Members of the SMEAC board did not respond to requests for comment before press time.Some were surprised by SMEAC's decision to disband. EBDI interim president Chris Shea said he had not yet received official word of SMEAC closing.

"If it does close, that would be a surprise. As far as we knew, SMEAC was a viable organization," Shea wrote in an e-mail to The News-Letter. Shock over the closing was echoed by Scott Spencer, Manager of Baltimore Relations at the Annie E. Casey Foundations, which has been a major source of funding for both SMEAC and EBDI.

"I was surprised," he said. Kflu Kflu, who worked as a community organizer for SMEAC, stressed that the organization was truly grass-roots while it was active.

"SMEAC is revolutionary in the sense that in the largest urban renewal project in America, residents without any kind of organizing experience just banded together and formed SMEAC and inserted themselves into the [redevelopment] process," he said. Kflu felt that SMEAC played a vital role in getting EBDI to listen to community members.

"The development was [initially] a top-down project. The community didn't find out find out about it until it was decided and [EBDI] basically held these fake charades to get community input but they didn't really want to have the community be part of the process," he said.

Kflu was especially proud of the "House for a House" program that SMEAC successfully pressured EBDI to adopt.

"The House for a House was not something they wanted to do but one of SMEAC's main tenets is the 'right of return' for relocated residents... We don't want to create EBDI's so called 'New East Side' and have Middle East residents not be able to be part of it," he said.

Kflu explained that SMEAC fought to make sure residents were able to get new affordable housing with their relocation benefits. Through meeting and rallies, SMEAC eventually convinced EBDI to agree to the program.

"I've been organizing for a long time and I've never seen anything comparable to that type of victory," he said.

Shea agreed that SMEAC had a positive effect on the development process."As one of many voices making sure that the residents' interests had priority, SMEAC has had a positive impact. It has been a partnership that has made this project better," he wrote.

Spencer also felt that SMEAC had made significant achievements.

"From a redefined relocation plan to a better method of demolition that actually takes resident protections in mind to the House for a House program to insuring that certain residents were afforded housing opportunities first-for example the senior housing-to more effective and transparent communications, the list goes on and on. They've done a lot to insure that residents were placed at the center of the project," he said.

Kflu did not feel that the lack of a formal advocacy group would mean residents would no longer be involved in the redevelopment process.

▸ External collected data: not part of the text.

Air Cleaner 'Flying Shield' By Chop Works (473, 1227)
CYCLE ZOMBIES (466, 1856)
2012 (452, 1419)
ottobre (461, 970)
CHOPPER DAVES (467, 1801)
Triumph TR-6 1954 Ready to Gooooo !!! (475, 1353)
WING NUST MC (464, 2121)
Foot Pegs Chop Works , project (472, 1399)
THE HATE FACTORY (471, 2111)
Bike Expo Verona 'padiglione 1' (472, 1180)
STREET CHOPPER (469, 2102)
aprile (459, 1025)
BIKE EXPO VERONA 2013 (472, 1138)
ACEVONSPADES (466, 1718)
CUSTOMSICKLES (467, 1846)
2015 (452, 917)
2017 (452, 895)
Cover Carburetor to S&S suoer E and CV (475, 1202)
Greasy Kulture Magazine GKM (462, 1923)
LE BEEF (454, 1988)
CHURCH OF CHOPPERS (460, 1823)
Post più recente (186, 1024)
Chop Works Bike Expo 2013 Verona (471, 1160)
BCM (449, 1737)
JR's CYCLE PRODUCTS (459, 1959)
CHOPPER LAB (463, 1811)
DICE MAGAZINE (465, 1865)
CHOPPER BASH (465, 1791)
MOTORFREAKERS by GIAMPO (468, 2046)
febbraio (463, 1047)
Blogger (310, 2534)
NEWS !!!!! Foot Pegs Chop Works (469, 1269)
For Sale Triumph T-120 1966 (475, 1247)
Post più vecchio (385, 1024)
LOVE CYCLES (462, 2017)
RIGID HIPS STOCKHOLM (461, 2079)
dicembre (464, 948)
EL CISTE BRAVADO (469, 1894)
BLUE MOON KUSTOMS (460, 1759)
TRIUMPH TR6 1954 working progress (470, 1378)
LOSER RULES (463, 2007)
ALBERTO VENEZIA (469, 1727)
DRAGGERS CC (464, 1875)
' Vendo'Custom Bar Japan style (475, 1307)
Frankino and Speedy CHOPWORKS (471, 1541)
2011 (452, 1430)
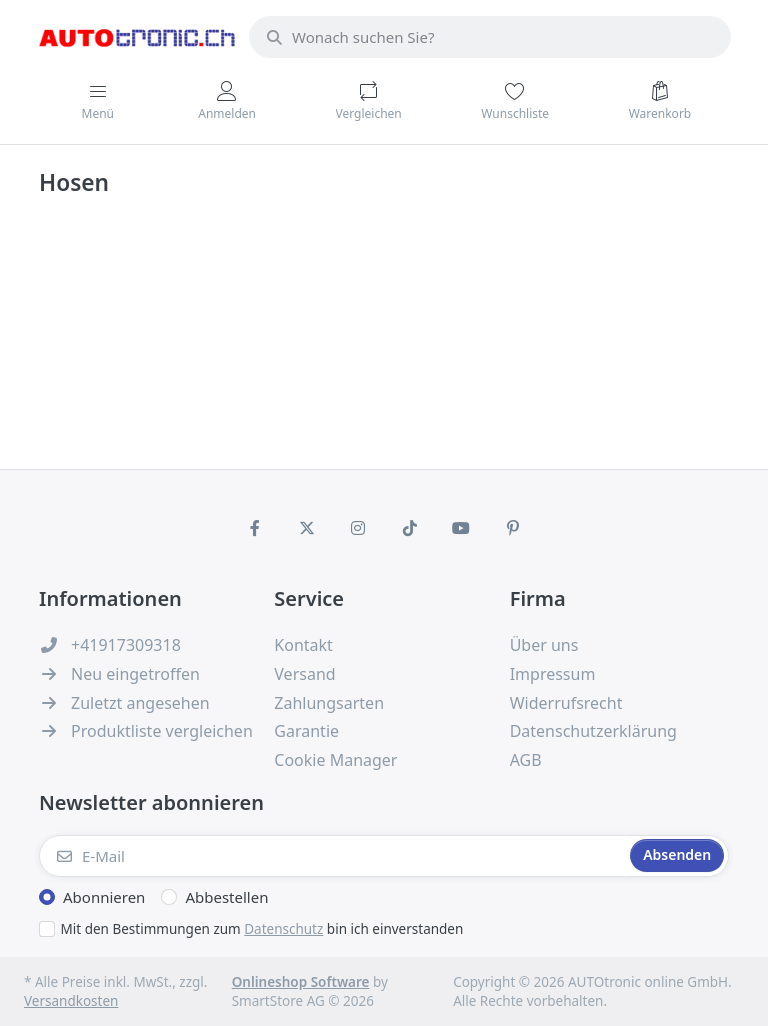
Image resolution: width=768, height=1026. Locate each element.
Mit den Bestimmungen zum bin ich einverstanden (262, 929)
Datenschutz (283, 929)
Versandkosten (71, 1001)
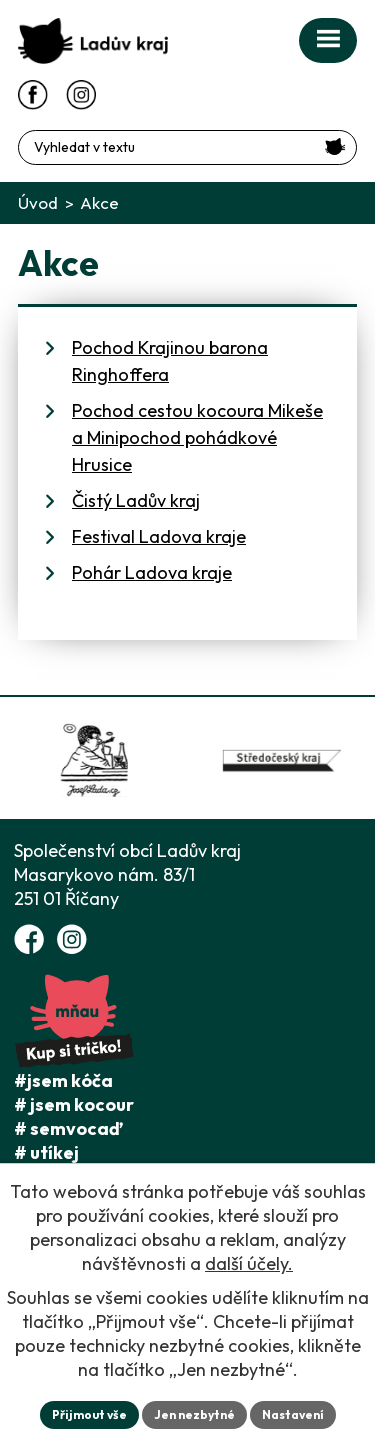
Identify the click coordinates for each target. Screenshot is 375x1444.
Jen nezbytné (194, 1414)
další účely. (249, 1263)
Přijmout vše (89, 1414)
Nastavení (293, 1414)
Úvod (38, 202)
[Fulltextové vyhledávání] (187, 147)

"The whole point is that EBDI went in and thought they could change this neighborhood and make it what their vision is without community input. That changed. Now they know they can't do anything without community input in the process," SMEAC said.

Shea maintained that even with SMEAC gone, EBDI will continue to listen to the voices of residents.

"I don't expect that to affect our relations with the community. The community is a primary partner in this effort, so we have always had a great deal of contact with individual residents, with the community as a whole and with the interests that SMEAC represented. Even with SMEAC gone, expect those relations to stay strong. We're committed to making sure of it," he wrote.

He said that they would continue to talk to people who were members of SMEAC.

"Only the organization would be gone," he wrote.

Kflu pointed out that even with SMEAC disbanded, the agreements they advocated for EBDI to adopt would remain intact.

"A lot of these agreements are codified. They're written. EBDI can't go back on them," he said.

Kflu also said that community members would still be able to use other means to communicate their concerns with SMEAC out of the picture.

"They... have the housing relocation meetings where there are some real active members [of the community] that go to it that know the process and hold them accountable. So it is difficult for them to get around it," he said.

Mike Rogers, a junior at Hopkins who has volunteered for SMEAC for the past few years said that he valued the experiences he had working with the organization.

"I deeply admire the work that SMEAC has done organizing in the Middle East Baltimore neighborhood and advocating on behalf of its residents, and consider what I have learned from SMEAC's members to be the most significant part of my education so far," he wrote in an email to The News-Letter.

Rogers considered himself fortunate for the opportunity to work with the organization.

"SMEAC has worked for nearly a decade to ensure that the voices of Middle East Baltimore residents are not only heard, but listened to, in the context of an urban redevelopment project that has displaced individuals and families from their homes and community. As students, I think that we have a great deal to learn from SMEAC's many achievements fighting for social justice for the people it represents."